Selon la dernière enquête épidémiologique de référence, plus de 20 % des personnes incarcérées sont atteintes de troubles psychotiques dont 7,3 % de schizophrénie et 7 % de paranoïa et autres psychoses hallucinatoires chroniques. Au total,
8 hommes détenus sur 10 et plus de 7 femmes sur 10 présentent au moins un trouble psychiatrique, la grande majorité en cumulant plusieurs (troubles anxieux, dépressions, troubles bipolaires, psychoses…). 35 % à 42 % des hommes étaient considérés comme manifestement malades, gravement malades ou parmi les patients les plus malades (étude de 2006). Des résultats qui font écho à une enquête régionale menée entre 2015 et 2017 dans le Nord-Pas-de-Calais : le taux de pathologies psychiatriques est 4 à 10 fois plus élevé en prison que dans la population générale. 45 % des arrivants présentent au moins deux troubles psychiatriques, et plus de 18 % au moins quatre[2]
Il semble assez clair que ces détenus étaient pour une grande part « malades » avant d’entrer en prison. De là à penser qu’il pourrait exister un lien fort entre la maladie mentale plus ou moins avérée et la faute commise, il n’y a qu’un pas. Que je franchis.

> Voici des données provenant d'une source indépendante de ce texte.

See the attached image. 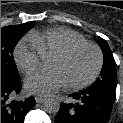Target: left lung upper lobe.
Segmentation results:
<instances>
[{
	"mask_svg": "<svg viewBox=\"0 0 123 123\" xmlns=\"http://www.w3.org/2000/svg\"><path fill=\"white\" fill-rule=\"evenodd\" d=\"M97 43L100 45L104 55L101 77L87 89L103 90L114 93L116 89V66L112 52L104 39L99 37Z\"/></svg>",
	"mask_w": 123,
	"mask_h": 123,
	"instance_id": "left-lung-upper-lobe-1",
	"label": "left lung upper lobe"
}]
</instances>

Pour préciser ce point, regardons ce qui se passe avec ceux que notre morale et notre justice considèrent à raison comme un « patient » non « coupable », non responsable pénalement de ses actes. L’article 122-1 du Code Pénal précise :

« N'est pas pénalement responsable la personne qui était atteinte, au moment des faits, d'un trouble psychique ou neuropsychique ayant aboli son discernement ou le contrôle de ses actes.
La personne qui était atteinte, au moment des faits, d'un trouble psychique ou neuropsychique ayant altéré son discernement ou entravé le contrôle de ses actes demeure punissable. Toutefois, la juridiction tient compte de cette circonstance lorsqu'elle détermine la peine et en fixe le régime. Si est encourue une peine privative de liberté, celle-ci est réduite du tiers (...) Lorsque, après avis médical, la juridiction considère que la nature du trouble le justifie, elle s'assure que la peine prononcée permette que le condamné fasse l'objet de soins adaptés à son état. »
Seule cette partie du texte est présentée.